Class and parenting in accounts of child protection: A discursive ethnography under construction

Stef Slembrouck


In this paper, the idea of ethnograpies of hegemony is taken up as a reflexive orientation in research which addresses the complexity of forms of domination in late modern society also by trying to come to terms with the situatednes of interactionally-established interview data. Following a number of methodological remarks on the establishment of a ‘native point of view’ as well as a number of observations on the data trajectories (tribulations and triangulations) which mark this particular discursive ethnography, the analysis goes on to concentrate on the ways in which case categorisation is ‘spoken’ through social class in one particular account of child protection. As an exercise in ‘classifying the classifiers’ (Bourdieu 1992: 242) 2, the analysis highlights how professional and private talk about social problems is implicated in class-based subjectivities and involves (displaced) representations of class? However, much depends here on what we mean by ‘class’ when referring to a contemporary context such as the Flemish/Belgian field of child protection.

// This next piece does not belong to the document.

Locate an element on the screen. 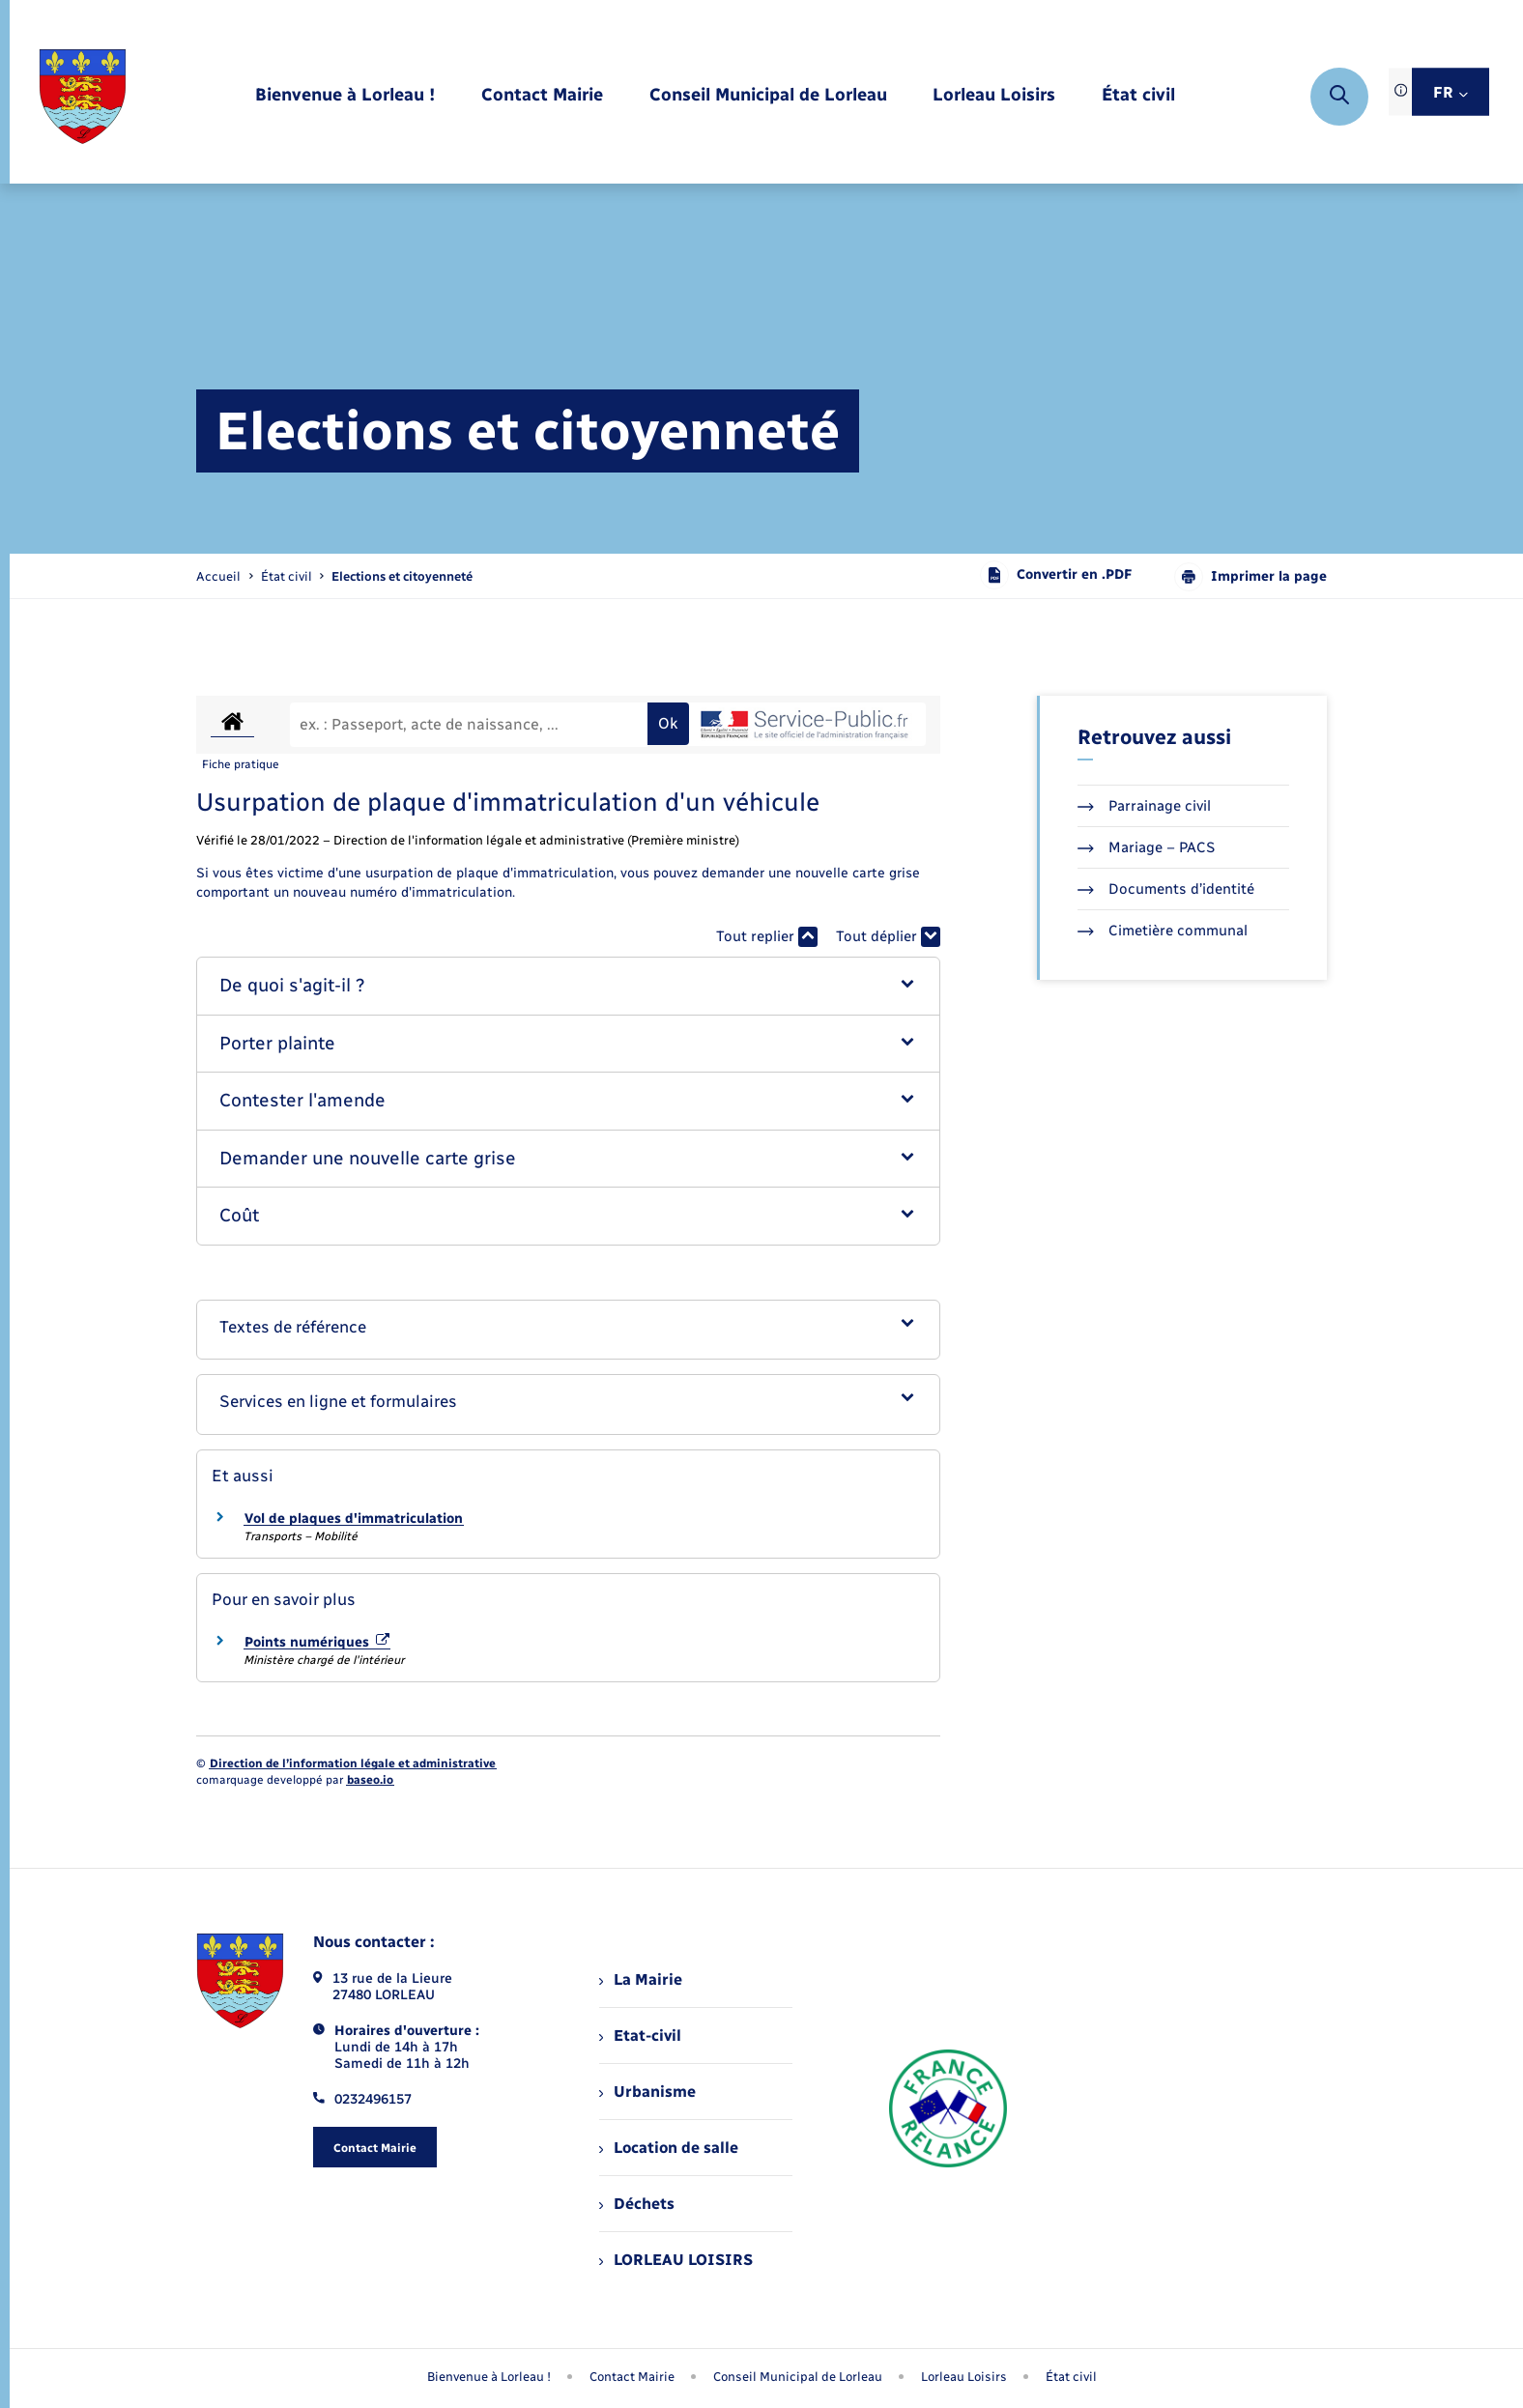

If hegemony then counts as a historicising interpretative move which highlights <a> the interwovenness of domain - and profession-based discourses of social problems with discourses of class and <b> the contextualisation of particular sense-making repertoires, then it is just as much about the situational contingencies under which class and domination becomes speakable in a particular way. This, I suggest, is where ethnography becomes all-important - as an investigative strategy and as an epistemology of dialogic engagement with social theory and contemporary analyses of the late modern world.